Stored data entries
------------
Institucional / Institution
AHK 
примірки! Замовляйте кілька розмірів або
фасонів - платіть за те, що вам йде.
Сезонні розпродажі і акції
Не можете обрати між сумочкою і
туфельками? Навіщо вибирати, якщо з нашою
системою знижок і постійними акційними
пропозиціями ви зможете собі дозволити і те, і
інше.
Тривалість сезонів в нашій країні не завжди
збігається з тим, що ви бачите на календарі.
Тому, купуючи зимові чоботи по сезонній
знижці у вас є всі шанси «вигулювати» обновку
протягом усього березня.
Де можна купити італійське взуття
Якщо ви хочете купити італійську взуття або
------------
Repeat only what lies between the first line of the data and the line containing "системою знижок і постійними акційними", both of those lines included, exactly as it stands.

Institucional / Institution
AHK 
примірки! Замовляйте кілька розмірів або
фасонів - платіть за те, що вам йде.
Сезонні розпродажі і акції
Не можете обрати між сумочкою і
туфельками? Навіщо вибирати, якщо з нашою
системою знижок і постійними акційними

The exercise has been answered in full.